My painting technique lies halfway between two worlds and mirrors the life I lead. It is modern, not quite African but not specifically European either. Africans say that I paint in a European way. Conversely, the Europeans say that I paint in a modern and African way. For Europeans, I am an African, for Africans living in Africa, I am a European – except for the color of my skin. I believe this is the reason for my success. Presently, I use crayons, charcoal, pastels, acrylic paint, glazes, glues, paper, fabric, plaster, cement and soil.

WHAT I WOULD LIKE TO EXPRESS THROUGH MY ART

Through my art, I would like to encourage people never to give up hope.

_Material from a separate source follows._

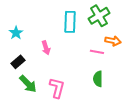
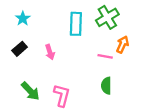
cyan star: (16, 33) -> (23, 18), moved
orange arrow: (113, 41) -> (123, 44), turned -77
black rectangle: (18, 62) -> (20, 49), moved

I have decided to paint mostly for women, for all those who have never had the luck to make decisions regarding their own lives, who have left their home countries, as I have, in order to make a better living in another place. Whatever the reason may be – poverty, war or political persecution – however hard things may be, one should never lose sight of one’s goal. I paint especially for the women on the African continent who must struggle each day for a hard life, so that they never stop believing in themselves – for every human being is endowed with gifts and a will. No one comes into this world without a reason. Painting means freedom to me. It is a world where I am alone, where I decide what to do, what materials to choose for the painting to evolve, and how to bring my painting to a close. First and foremost, I must like what I paint – on the other hand, I also want to sell my paintings, even though this is a difficult process for me. Once I’ve sold a painting, I pray to God that the buyer may be lucky and that my painting may be displayed in a particularly beautiful place. The reason for this is that I give a piece of myself away with each painting – this is at least the way I feel.

Through my art, I would like to touch the hearts of people around the world. I would like to offer them joy and to start them thinking. I would like to show that where you come from and who you are doesn’t matter any longer today. For me, the crucial question is: What do I want, where am I now, where do I now want to go and how?